**Material to process**
###

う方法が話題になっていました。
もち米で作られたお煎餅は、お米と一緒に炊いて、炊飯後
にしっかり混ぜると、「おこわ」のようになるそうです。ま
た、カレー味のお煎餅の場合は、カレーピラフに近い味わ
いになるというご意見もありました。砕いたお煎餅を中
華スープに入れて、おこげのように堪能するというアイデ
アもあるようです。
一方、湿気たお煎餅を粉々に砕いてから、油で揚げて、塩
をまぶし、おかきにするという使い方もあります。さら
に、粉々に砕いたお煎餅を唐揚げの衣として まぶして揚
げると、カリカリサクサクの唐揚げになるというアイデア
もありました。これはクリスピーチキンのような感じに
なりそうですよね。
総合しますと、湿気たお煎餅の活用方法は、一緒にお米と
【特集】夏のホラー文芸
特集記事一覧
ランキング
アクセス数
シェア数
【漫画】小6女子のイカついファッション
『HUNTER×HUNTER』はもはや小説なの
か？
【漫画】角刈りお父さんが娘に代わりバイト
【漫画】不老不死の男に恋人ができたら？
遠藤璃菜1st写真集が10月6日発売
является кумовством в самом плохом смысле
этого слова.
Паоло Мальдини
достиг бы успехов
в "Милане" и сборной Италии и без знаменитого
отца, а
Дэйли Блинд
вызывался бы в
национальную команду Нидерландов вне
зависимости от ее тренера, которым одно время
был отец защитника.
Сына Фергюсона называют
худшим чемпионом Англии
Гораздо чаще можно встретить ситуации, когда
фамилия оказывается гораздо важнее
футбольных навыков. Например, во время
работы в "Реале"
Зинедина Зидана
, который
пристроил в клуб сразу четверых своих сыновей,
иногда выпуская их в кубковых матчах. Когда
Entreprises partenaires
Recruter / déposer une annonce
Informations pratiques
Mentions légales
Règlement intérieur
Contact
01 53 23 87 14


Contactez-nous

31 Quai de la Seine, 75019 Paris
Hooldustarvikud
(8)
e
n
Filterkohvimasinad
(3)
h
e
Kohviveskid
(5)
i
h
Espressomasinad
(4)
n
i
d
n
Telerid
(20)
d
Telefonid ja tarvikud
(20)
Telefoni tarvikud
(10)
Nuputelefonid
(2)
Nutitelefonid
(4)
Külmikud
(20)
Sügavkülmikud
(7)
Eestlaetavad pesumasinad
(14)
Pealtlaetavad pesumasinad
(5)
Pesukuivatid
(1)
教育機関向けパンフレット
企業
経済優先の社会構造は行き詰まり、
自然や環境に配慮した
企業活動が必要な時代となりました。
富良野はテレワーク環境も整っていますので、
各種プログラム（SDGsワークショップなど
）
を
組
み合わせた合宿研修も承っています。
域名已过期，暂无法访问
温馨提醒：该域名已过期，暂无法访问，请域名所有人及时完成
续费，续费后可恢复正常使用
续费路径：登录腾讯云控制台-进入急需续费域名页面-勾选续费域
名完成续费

###

**What to work on**
A single number is required: the count of lines in the data that contain the string "время".

**Written reply**
2